Bu arada Burak Yılmaz için düşüncelerimi beni takip eden okuyucularım iyi bilirler. Fakat penaltı kaçırması için asla onu suçlamam. Bunlar futbolun içinde olan işlerdir. Atkuyruklu Baggio penaltı kaçırdı İtalya Dünya Kupası kaybetti. Burak’ı da biz savunalım. Milli takımı bırakması da Türk futbolunun geleceği açısından doğru bir karardı.

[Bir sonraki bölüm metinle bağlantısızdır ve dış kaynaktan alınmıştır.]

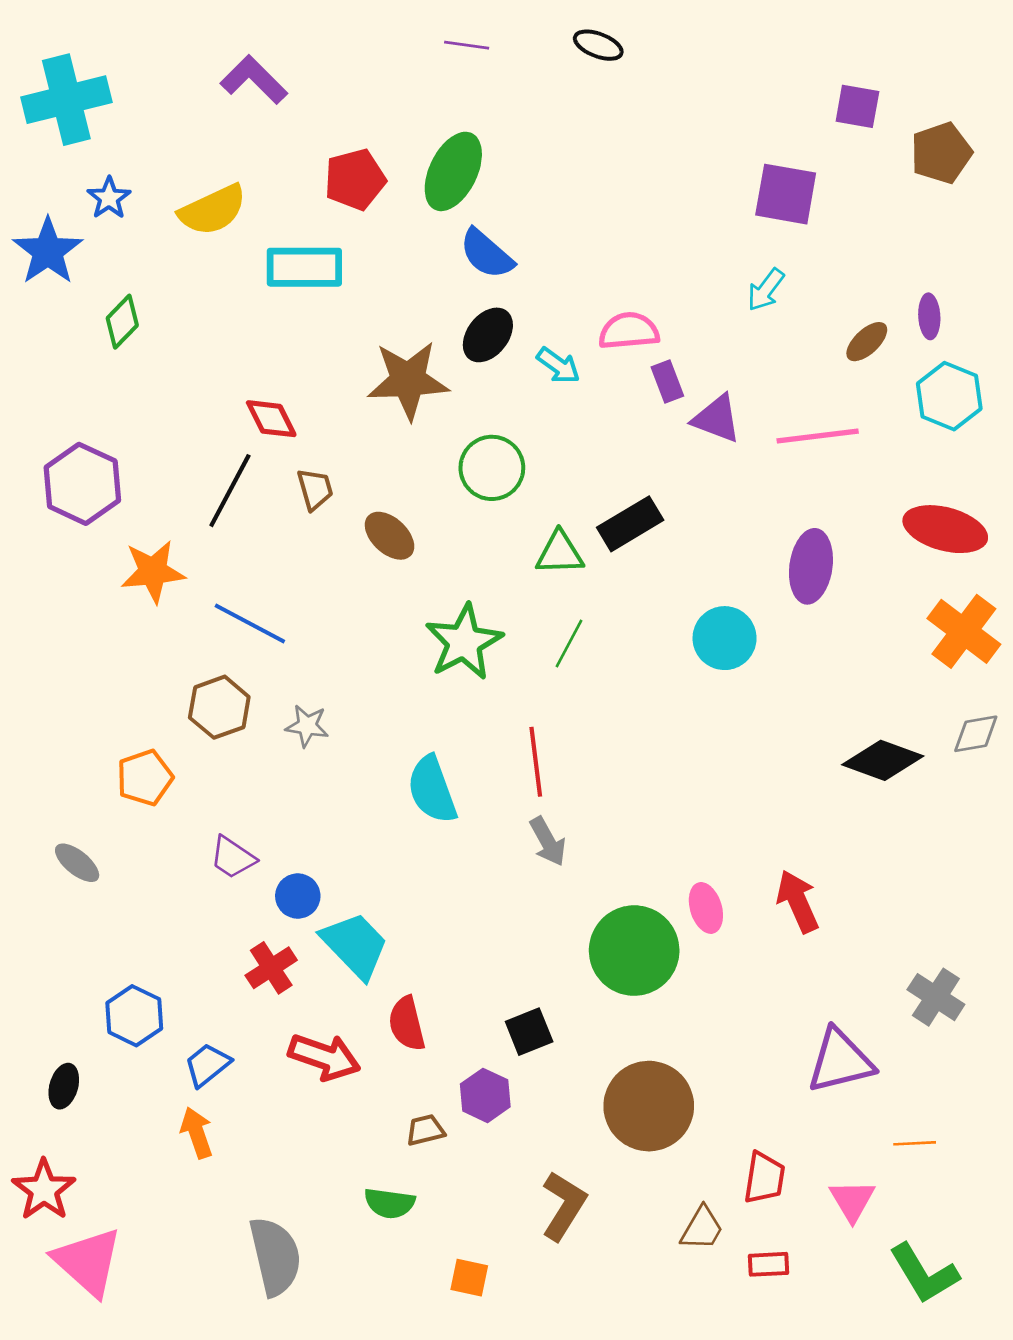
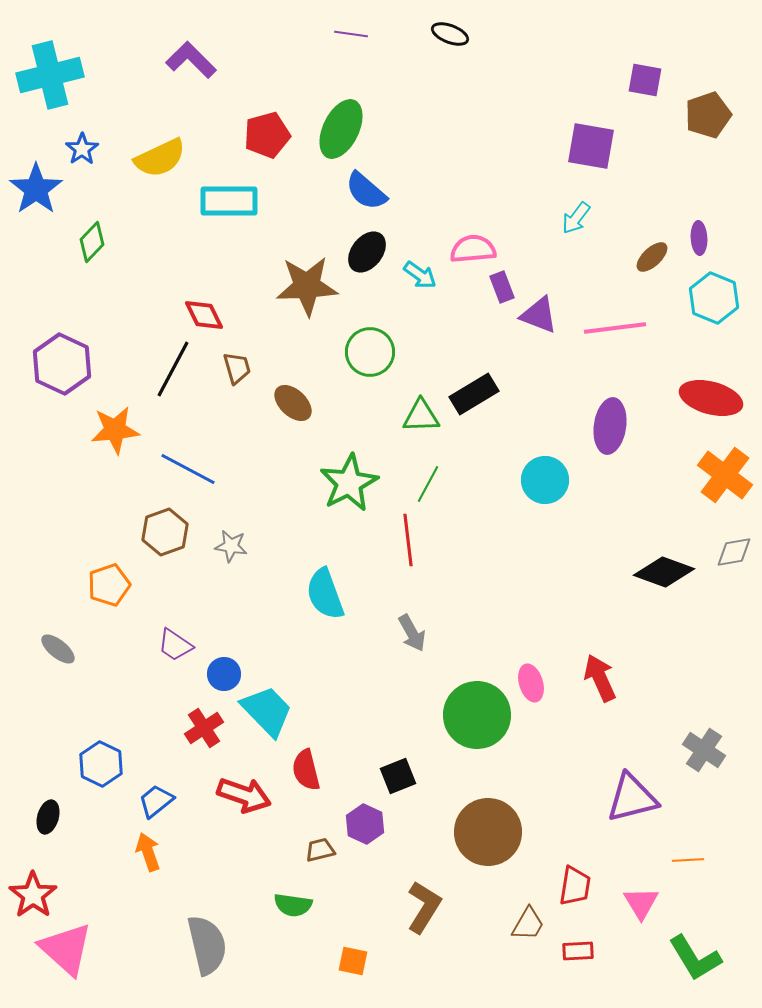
red line: (536, 762) -> (408, 540), moved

İtalya demişken, 2. defa Dünya Kupası Finalleri’ne gidemiyor. Büyük kayıp! Kuzey Makedonya, Avrupa Şampiyonu İtalya’nın, futbolda devrim yapan Manchini’nin fiyakasını fena bozdu. Gerçi Berardi gününde olsa, top onu sevse ya da doğru vuruşları yapsa maç Makedonya için çok erken bitmişti. Top 45. dakikada kaleye isabetli şut atan Makedonya ve uzatmalarda gole imza atan Trajkovski’yi sevdi. Dediğimiz gibi “futbolun cilvesi” burada da tecelli etti. Fakat herkesin gözden kaçırdığı bir durum var. Makedonya grupta ikinci olurken lider Almanya’ya evinde mağlubiyeti tattıran tek takımdır. Hani “Bizim Çocuklar”ı teselli etmek için “bizim medya!” diyor ya, “İtalya da elendi. Burak penaltıyı atsaydı iyi olurdu. Katar biletini kaçırdık.” Siz onu benim külahıma anlatın. Bir kere biz bileti değil beraberliği kaçırdık. Beraberliği yakalasak ne olurdu ki? Son 5 dakikada skor neredeyse 4-1 oluyordu! Önceki gece bizim final grubunda sizin anlayacağınız trajikomik işler yaşandı. Şu sıralar çok gündemde biz Dobrovski, İtalyanlar da Trajkovski oldu.